Pourquoi, en vieillissant, les amitiés semblent-elles aussi rares qu’un ticket gagnant de loterie ? S’il vous est déjà arrivé de regarder votre carnet d’adresses et de vous dire qu’il manque singulièrement de nouveaux venus, rassurez-vous : selon la psychologue Kaytee Gillis, ce n’est pas uniquement une question de charme personnel ou de mauvaise foi. C’est, bien souvent, une réalité partagée, et elle est étayée par la recherche. Décryptons ensemble ce phénomène, qui touche plus d’un adulte sur deux… et fait grimacer nos calendriers sociaux déjà trop vides !

De l’enfance à l’âge adulte : la métamorphose de nos cercles sociaux

À l’école, il suffisait de partager un ballon ou une mauvaise note pour qu’une grande histoire d’amitié commence. Les journées s’enchaînaient, jalonnées de jeux, de confidences, de disputes, puis de réconciliations dans la cour de récré. Ces rencontres étaient facilitées par la proximité et la constance : des heures passées chaque jour, dans le même environnement, à partager des activités, des joies comme des peines. Rien d’étonnant, donc, à ce que les enfants tissent des liens profonds et solides.

Mais voilà, les années passent, et nos cercles sociaux — comme nos pantalons d’enfance — rétrécissent. À l’âge adulte, si l’on retrouve un contexte d’interactions au travail, celui-ci est bien moins propice à la camaraderie spontanée. Les relations sont plus encadrées, limitées, et chacun semble avancer dans sa bulle, entre obligations et café (souvent tiède !).

Les responsabilités : des gardiennes qui filtrent nos contacts

Grandir, c’est aussi collectionner les responsabilités, comme on le ferait avec des magnets sur un frigo : boulot, famille, engagements personnels… La liste s’allonge, la liberté se restreint. Selon Kaytee Gillis, à l’âge adulte, les contraintes professionnelles, familiales et personnelles occupent tant d’espace qu’il ne reste que peu de temps ou d’énergie pour socialiser. Contrairement à l’enfance, où le temps libre pulse au rythme des récrés, les adultes s’essoufflent à dégager un créneau entre deux réunions, un rendez-vous chez le dentiste ou la préparation du dîner.

En résumé, la sociabilité n’est plus intégrée au quotidien : elle doit être programmée, organisée, négociée. Et souvent, avouons-le, déprogrammée faute de batterie sociale.

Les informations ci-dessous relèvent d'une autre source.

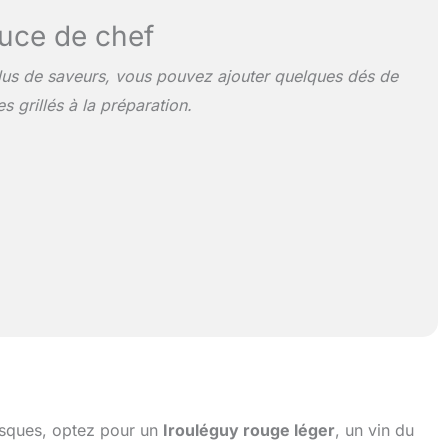
uce de chef
lus de saveurs, vous pouvez ajouter quelques dés de
s grillés à la préparation.
sques, optez pour un
Irouléguy rouge léger
, un vin du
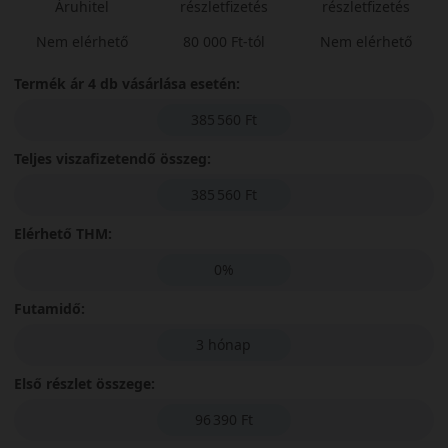
Áruhitel
részletfizetés
részletfizetés
Nem elérhető
80 000 Ft-tól
Nem elérhető
Termék ár 4 db vásárlása esetén:
385 560 Ft
Teljes viszafizetendő összeg:
385 560 Ft
Elérhető THM:
0%
Futamidő:
3 hónap
Első részlet összege:
96 390 Ft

Des critères toujours plus sélectifs avec l’âge : quand bien choisir rime avec solitude

Autre phénomène qui corse l’affaire : avec les années, nos exigences évoluent et se durcissent. Plus question de lier amitié à la va-vite ! La psychologue observe que cette sélectivité accrue complique la recherche de nouvelles connexions profondes. Chercher des personnes avec lesquelles on se sent véritablement connecté devient difficile, ce qui peut générer isolement et solitude.

Voici ce qui se joue :

  • Attentes accrues envers les nouveaux venus dans notre vie
  • Moins d’ouverture aux perspectives ou habitudes différentes
  • Réticence à sortir de sa zone de confort pour rencontrer l’inconnu social

À mesure que nous vieillissons, nous pouvons également devenir plus figés dans nos habitudes et peu enclins aux nouvelles expériences. Cette prudence, explique Kaytee Gillis, trouve souvent racine dans des déceptions ou trahisons passées, que l’on préfère ne pas revivre. Résultat : des bâtons dans les roues de nos potentiels élans amicaux.

La solitude des adultes : une tendance lourde… mais pas une fatalité

La recherche rappelle que la solitude est une préoccupation majeure chez les personnes âgées, qui espèrent tisser ou préserver leurs liens sociaux, mais se heurtent à bien des obstacles. Face à ce constat, l’honnêteté vibrante de la psychologue Kaytee Gillis résonne : oui, se faire des amis en vieillissant est complexe, mais comprendre les raisons derrière cette solitude grandissante est déjà, en soi, une première étape pour la briser.

Et si, la prochaine fois que vous refusez une invitation faute d’énergie, vous choisissiez d’entrer dans l’arène, ne serait-ce que pour une demi-heure ? Un café partagé vaut parfois tous les messages restés sans réponse. Après tout, les amitiés, comme les bonnes blagues, se savourent mieux à plusieurs !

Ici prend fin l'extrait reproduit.